_What to do_. Each record below should appear again exactly as written.
* * * * * * *
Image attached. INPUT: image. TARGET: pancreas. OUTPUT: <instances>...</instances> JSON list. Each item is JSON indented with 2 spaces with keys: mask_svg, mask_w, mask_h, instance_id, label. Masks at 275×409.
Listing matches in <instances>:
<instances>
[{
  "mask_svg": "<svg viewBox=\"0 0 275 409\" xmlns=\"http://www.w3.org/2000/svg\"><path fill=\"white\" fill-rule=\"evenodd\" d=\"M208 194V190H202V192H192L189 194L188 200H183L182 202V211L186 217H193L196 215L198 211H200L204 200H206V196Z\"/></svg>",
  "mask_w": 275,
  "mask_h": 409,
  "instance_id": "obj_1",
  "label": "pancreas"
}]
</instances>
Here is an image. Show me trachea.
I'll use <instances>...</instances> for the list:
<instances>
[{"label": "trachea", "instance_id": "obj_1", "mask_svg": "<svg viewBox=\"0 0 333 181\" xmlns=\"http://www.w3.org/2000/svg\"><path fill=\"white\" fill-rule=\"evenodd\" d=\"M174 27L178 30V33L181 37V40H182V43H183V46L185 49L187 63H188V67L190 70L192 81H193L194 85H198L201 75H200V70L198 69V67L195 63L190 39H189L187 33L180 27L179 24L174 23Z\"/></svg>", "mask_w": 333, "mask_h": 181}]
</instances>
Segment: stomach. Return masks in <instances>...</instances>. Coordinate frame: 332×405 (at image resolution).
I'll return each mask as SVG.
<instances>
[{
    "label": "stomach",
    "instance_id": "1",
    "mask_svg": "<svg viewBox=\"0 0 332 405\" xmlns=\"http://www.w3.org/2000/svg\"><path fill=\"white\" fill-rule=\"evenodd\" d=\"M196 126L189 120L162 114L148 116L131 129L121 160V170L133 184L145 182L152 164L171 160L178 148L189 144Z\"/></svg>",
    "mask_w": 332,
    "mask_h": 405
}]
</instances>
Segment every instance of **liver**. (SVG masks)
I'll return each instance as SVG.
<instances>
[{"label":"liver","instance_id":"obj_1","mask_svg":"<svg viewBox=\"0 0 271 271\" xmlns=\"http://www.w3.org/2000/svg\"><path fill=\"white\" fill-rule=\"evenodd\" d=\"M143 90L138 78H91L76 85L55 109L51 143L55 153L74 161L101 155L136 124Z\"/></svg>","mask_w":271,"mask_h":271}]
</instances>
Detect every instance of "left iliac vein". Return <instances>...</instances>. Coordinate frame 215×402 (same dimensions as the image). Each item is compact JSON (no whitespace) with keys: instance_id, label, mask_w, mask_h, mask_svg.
* * * * * * *
_Answer to the problem_.
Image attached. INPUT: image. TARGET: pancreas. OUTPUT: <instances>...</instances> JSON list. Each item is JSON indented with 2 spaces with keys: mask_svg, mask_w, mask_h, instance_id, label. Masks at 275×409.
Listing matches in <instances>:
<instances>
[{
  "mask_svg": "<svg viewBox=\"0 0 275 409\" xmlns=\"http://www.w3.org/2000/svg\"><path fill=\"white\" fill-rule=\"evenodd\" d=\"M208 194V190H202V192H192L189 194L188 200H183L182 202V211L186 217H193L196 215L198 211H200L204 200H206V196Z\"/></svg>",
  "mask_w": 275,
  "mask_h": 409,
  "instance_id": "obj_1",
  "label": "pancreas"
}]
</instances>
Here is an image. Show me trachea.
I'll use <instances>...</instances> for the list:
<instances>
[{"label": "trachea", "instance_id": "obj_1", "mask_svg": "<svg viewBox=\"0 0 333 181\" xmlns=\"http://www.w3.org/2000/svg\"><path fill=\"white\" fill-rule=\"evenodd\" d=\"M174 27L178 30V33L181 37V40H182V43H183V46L185 49L187 63H188V67L190 70L192 81H193L194 85H198L201 75H200V70L198 69V67L195 63L190 39H189L187 33L180 27L179 24L174 23Z\"/></svg>", "mask_w": 333, "mask_h": 181}]
</instances>
Segment: stomach. Return masks in <instances>...</instances>. Coordinate frame: 332×405 (at image resolution).
I'll return each mask as SVG.
<instances>
[{
    "label": "stomach",
    "instance_id": "1",
    "mask_svg": "<svg viewBox=\"0 0 332 405\" xmlns=\"http://www.w3.org/2000/svg\"><path fill=\"white\" fill-rule=\"evenodd\" d=\"M196 126L189 120L162 114L148 116L131 129L121 160V170L133 184L145 182L152 164L171 160L178 148L189 144Z\"/></svg>",
    "mask_w": 332,
    "mask_h": 405
}]
</instances>
Segment every instance of **liver**. (SVG masks)
I'll return each instance as SVG.
<instances>
[{"label":"liver","instance_id":"obj_1","mask_svg":"<svg viewBox=\"0 0 271 271\" xmlns=\"http://www.w3.org/2000/svg\"><path fill=\"white\" fill-rule=\"evenodd\" d=\"M143 90L138 78H91L76 85L55 109L51 143L55 153L74 161L101 155L136 124Z\"/></svg>","mask_w":271,"mask_h":271}]
</instances>
Detect every instance of "left iliac vein". Return <instances>...</instances>. Coordinate frame 215×402 (same dimensions as the image). Each item is compact JSON (no whitespace) with keys: instance_id, label, mask_w, mask_h, mask_svg.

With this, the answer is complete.